Сидя на лестнице, уперев локти в колени и крутя яблочный черенок, Норин выглядит уставшей. Лена ловит себя на ощущении, что все, кого она в эти дни видит, смотрятся уставшими. Джонни всех вымотал.
— Кел твой всем нравится, — говорит Норин. — Сама знаешь. Он славный парень, учтивый,
и все это знают. Но если Нилон возьмется людей напрягать…До Лены доходит.
— Если волки подберутся близко, — говорит она, — придется выбрать, кого выпихнуть из фургона.
— Ай, да господи, не надо, блин, драматизма. Никто никого не выпихивает. Просто… ясное дело, никому неохота, чтоб двоюродный или зять сел за убийство.
— Лучше пусть залетный сядет.
— А ты как считаешь? Если не Кел.
— Навалом тут людей, кого я б за решеткой увидела с удовольствием, — отвечает Лена. — Если кто настолько тупой, что действительно уверен, что это Кел сделал. Или они так из чистого удобства рассуждают?
— А что? Они так говорят в любом разе.
— Сколько их?
Норин головы не поднимает.
— Достаточно.
— И если Нилон всех замордует, ему сообщат.
— Не прямиком. Никто Кела ни в чем обвинять не станет. Просто… сама знаешь.
Лена знает.
— Скажи-ка, — произносит она. — Я чисто помираю от любопытства. Зачем ему это? Смеху ради, что ли? Или он решил, что Рашборо своими пижонистыми городскими замашками сразил меня наповал?
— Ай, Хелена, да блин, ну чего ты такая. Я этого не говорила. Я им сказала, да вы с ума посходили, сказала им, Кел тут замешан не больше моего. Просто тебе рассказываю, чтоб ты знала, с чем тебе предстоит иметь дело.
— А я просто спрашиваю. Зачем Келу убивать Рашборо?
— Я ж вообще не сказала, что он убивал. Но все знают, что он ради Трей на все готов. Если Рашборо — из тех извращенцев, и он ее хоть пальцем тронул…
— Не трогал он ее. У мужика неприятности были, это да, но не того сорта. Людям, что ли, своей драмы не хватает в жизни, добавки надо?
— Ты, может, и знаешь, что он Трей ничего не сделал. А следователь-то не знает.
Лена понимает, не задумываясь, как именно это все развернется. Слух, что вьется по округе, — постепенный, бесцельный, неточный; никто не скажет и даже не намекнет, что проще всего так: Рашборо убит тем янки, который живет в доме О’Шэев, — но мало-помалу мысль эта сгустится и примет некие очертания в воздухе. И в конце концов кто-то заикнется об этом при Нилоне — что не понравилось ей, как Рашборо смотрел на ее племянницу-подростка; кто-то еще обронит фразу, что Кел Терезе Редди все равно как отец, очень ее оберегает; еще кто-то заметит, что Рашборо, поскольку друг Джонни, наверняка отирался у Редди дома; еще кто-то походя заметит, что Шила — слова дурного не скажем — о ребенке как положено не печется. В отличие от Джонни, Кела сдавать безопасно. Он достаточно долго здесь прожил, чтоб понимать: если проболтается Нилону про золото, Трей окажется в черных списках этой округи вместе с ним.
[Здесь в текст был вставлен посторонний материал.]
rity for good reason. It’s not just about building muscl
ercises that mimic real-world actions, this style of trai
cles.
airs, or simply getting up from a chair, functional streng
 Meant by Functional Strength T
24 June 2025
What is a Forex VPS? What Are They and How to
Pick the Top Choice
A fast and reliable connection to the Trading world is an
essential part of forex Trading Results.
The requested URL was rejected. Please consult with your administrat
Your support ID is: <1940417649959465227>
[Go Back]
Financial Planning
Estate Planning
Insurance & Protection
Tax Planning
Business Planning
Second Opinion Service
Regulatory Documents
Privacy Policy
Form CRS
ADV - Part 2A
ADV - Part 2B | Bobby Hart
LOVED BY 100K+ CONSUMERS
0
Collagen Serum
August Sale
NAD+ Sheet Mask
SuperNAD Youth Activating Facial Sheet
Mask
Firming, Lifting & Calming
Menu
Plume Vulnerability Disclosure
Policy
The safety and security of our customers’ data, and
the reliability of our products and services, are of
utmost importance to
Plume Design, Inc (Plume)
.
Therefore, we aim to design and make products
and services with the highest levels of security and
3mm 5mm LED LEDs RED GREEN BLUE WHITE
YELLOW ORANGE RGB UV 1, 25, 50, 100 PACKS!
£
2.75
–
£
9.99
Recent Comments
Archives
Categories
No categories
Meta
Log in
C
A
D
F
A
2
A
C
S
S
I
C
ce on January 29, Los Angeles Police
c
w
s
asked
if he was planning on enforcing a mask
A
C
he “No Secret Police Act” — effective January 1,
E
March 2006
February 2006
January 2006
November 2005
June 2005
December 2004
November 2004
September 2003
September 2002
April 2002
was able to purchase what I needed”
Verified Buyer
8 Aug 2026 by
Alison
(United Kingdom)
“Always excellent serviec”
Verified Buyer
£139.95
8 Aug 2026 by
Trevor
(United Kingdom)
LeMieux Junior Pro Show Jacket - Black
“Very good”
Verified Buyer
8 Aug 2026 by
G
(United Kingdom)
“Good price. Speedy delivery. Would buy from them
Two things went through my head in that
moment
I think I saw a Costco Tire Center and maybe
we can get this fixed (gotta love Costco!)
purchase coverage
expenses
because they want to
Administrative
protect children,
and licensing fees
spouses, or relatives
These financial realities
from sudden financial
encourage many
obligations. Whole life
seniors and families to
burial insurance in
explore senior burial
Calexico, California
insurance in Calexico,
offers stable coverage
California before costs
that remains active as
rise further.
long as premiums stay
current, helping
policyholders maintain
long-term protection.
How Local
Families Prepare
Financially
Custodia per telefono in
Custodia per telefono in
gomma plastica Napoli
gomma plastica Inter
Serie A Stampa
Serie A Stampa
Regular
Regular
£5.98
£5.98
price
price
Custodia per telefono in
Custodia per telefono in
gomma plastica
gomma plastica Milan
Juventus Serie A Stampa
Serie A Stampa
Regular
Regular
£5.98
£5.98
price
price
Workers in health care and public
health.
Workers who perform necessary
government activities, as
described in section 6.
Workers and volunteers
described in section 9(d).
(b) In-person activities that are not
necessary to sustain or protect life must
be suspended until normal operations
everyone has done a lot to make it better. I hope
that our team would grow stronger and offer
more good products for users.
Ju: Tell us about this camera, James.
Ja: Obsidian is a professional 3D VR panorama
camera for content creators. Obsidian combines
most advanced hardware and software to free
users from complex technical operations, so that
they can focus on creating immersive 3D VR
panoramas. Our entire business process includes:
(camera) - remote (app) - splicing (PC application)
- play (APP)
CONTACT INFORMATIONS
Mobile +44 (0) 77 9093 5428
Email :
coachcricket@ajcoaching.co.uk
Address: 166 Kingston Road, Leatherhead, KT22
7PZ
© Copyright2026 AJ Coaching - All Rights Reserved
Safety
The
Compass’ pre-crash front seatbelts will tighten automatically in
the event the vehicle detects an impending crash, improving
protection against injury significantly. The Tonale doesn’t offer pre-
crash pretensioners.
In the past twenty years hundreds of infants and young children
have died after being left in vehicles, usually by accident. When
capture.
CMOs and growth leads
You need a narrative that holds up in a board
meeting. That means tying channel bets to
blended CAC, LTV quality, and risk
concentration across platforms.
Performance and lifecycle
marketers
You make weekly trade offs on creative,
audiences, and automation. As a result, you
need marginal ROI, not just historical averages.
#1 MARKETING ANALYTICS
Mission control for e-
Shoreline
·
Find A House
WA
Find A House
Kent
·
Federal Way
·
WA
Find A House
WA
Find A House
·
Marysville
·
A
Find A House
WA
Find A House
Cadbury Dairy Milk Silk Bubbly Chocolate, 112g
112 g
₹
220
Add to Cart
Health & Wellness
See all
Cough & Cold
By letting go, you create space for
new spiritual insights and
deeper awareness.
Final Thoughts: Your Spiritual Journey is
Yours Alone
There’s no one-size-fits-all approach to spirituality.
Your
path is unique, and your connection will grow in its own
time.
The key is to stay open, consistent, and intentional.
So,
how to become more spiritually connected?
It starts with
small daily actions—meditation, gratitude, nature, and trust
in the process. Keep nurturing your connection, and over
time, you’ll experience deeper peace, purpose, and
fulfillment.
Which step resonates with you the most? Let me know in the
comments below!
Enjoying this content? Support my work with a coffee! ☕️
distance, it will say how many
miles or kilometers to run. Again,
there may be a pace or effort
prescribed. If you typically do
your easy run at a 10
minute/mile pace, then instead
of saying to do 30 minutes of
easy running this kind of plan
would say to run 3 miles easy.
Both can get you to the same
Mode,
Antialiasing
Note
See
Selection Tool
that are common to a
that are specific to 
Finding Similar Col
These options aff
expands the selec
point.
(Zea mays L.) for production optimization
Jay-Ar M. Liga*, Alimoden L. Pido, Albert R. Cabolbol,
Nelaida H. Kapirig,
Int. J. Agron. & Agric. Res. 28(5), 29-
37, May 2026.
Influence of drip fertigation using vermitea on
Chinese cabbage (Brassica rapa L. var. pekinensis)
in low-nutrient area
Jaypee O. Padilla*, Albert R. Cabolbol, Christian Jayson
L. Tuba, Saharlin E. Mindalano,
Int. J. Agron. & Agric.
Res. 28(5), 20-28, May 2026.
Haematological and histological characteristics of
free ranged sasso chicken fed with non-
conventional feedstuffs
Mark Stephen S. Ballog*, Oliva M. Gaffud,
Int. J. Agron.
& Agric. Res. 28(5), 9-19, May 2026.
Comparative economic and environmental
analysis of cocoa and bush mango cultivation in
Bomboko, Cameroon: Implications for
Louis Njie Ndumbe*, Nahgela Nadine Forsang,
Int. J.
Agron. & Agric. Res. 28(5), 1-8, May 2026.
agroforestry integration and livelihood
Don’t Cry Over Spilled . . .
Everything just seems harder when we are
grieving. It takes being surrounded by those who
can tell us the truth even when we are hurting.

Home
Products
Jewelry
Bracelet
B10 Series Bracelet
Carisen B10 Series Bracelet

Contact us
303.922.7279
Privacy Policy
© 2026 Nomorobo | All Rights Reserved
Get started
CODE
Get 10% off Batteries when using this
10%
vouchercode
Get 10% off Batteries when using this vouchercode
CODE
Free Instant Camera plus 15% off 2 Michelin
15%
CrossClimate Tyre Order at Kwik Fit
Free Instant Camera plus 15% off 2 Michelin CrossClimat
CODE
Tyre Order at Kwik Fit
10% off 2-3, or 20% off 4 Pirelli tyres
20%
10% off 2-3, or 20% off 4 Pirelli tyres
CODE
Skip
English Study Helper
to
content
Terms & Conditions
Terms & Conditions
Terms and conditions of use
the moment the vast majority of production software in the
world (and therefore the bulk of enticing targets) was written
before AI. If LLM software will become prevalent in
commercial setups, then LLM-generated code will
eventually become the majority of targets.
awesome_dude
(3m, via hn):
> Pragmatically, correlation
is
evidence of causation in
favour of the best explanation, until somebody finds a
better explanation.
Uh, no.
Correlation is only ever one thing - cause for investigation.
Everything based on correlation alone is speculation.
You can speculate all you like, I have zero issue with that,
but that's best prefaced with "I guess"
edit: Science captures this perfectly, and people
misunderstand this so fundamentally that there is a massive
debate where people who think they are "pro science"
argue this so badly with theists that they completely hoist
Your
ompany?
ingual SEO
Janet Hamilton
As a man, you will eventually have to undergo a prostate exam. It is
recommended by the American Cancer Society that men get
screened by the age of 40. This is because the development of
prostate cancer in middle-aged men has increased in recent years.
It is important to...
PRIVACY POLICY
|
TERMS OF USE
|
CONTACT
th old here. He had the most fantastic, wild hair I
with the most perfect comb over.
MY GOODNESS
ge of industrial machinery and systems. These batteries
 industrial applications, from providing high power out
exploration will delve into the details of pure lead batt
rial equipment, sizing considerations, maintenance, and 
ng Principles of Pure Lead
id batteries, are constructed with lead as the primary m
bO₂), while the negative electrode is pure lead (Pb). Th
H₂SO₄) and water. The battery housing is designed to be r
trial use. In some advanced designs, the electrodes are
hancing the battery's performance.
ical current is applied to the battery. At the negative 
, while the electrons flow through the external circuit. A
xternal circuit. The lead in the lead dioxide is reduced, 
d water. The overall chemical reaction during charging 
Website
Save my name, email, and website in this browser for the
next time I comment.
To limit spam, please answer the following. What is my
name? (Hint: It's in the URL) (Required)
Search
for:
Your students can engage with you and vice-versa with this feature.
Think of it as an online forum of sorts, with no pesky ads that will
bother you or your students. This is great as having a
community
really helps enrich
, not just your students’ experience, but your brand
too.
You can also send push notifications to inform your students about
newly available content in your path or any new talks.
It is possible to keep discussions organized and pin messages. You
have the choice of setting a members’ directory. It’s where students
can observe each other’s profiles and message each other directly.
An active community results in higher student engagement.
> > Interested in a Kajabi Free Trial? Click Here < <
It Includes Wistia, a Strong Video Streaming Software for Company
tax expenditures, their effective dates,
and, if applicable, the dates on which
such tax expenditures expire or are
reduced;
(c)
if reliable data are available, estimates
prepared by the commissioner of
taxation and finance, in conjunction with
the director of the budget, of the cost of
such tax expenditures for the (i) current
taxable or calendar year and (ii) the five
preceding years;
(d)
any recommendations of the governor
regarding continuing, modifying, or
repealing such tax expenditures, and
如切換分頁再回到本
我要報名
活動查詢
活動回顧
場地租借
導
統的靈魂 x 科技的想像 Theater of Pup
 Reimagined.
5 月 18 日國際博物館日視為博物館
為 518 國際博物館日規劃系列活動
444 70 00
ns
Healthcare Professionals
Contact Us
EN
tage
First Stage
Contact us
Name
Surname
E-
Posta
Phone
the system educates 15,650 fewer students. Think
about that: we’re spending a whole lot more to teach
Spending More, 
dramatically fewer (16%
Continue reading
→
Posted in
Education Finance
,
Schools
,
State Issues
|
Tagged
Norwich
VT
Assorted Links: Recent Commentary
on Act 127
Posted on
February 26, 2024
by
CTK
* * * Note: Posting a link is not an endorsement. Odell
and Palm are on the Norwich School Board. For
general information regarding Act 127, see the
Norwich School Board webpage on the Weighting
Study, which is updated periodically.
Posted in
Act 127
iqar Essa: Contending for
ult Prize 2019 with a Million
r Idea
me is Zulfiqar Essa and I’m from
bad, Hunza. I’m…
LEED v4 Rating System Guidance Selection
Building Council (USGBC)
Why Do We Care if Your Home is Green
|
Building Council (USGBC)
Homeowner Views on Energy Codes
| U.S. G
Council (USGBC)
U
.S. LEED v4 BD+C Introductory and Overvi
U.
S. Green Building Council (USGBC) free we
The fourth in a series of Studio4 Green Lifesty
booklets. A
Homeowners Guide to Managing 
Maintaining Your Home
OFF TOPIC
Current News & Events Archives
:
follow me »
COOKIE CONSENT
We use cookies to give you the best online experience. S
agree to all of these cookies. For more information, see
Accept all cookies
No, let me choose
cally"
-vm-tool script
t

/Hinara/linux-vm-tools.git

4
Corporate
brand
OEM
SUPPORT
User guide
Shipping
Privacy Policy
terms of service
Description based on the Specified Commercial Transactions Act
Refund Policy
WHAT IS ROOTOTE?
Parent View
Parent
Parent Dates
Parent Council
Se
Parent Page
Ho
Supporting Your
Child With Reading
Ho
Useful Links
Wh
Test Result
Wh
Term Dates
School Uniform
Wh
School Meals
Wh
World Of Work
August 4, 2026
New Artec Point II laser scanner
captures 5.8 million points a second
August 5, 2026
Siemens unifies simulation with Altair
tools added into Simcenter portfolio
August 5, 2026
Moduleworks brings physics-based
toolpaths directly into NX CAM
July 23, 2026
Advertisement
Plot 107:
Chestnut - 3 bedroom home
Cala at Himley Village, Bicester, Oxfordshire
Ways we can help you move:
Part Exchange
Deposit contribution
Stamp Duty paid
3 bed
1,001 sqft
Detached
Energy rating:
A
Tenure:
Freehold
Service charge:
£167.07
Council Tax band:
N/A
— Я знаю, ты не любишь ни во что впутываться, — говорит Норин. — Считаешь, я слепая, или тупая, или не знаю какая еще, но нет. С чего, по-твоему, я так уперлась в то, чтоб вас с Келом познакомить? Страсть как не хотелось мне, чтоб ты была одинокая, а я знала, что ты к местному парню и близко не подойдешь — из страха, что тебя втравят в местные делишки. Но теперь, если люди начнут судачить… понимаешь, как оно будет. Тебе на дух не надо, чтоб тебя втягивали.
— Ну, поздно, — произносит Лена. — Мы с Келом прислушались к твоему совету, само собой, разве ж не все вокруг знают, что ты всегда права. Мы женимся.
Норин вскидывает голову, таращится.
— Ты серьезно?
— Я да. Это и пришла тебе сказать. Как думаешь, мне в зеленом лучше или в синем?
— Нельзя замуж в зеленом, плохая примета… Матерь Божья, Хелена! Уж не знаю, поздравлять тебя или… Когда?
— Дату пока не назначали, — говорит Лена. Бросает огрызок в мусорку и соскальзывает со стойки. Надо вернуться к Келу и уведомить его об этой вести, пока кто-нибудь не заявился его поздравлять. — Но можешь сообщить всем этим говнецам языкастым: он больше не залетный. Любому, кто захочет швырнуть Кела волкам, придется швырнуть и меня, а меня не так-то запросто швырнешь. Так и скажи им — и постарайся, чтоб они тебя услышали.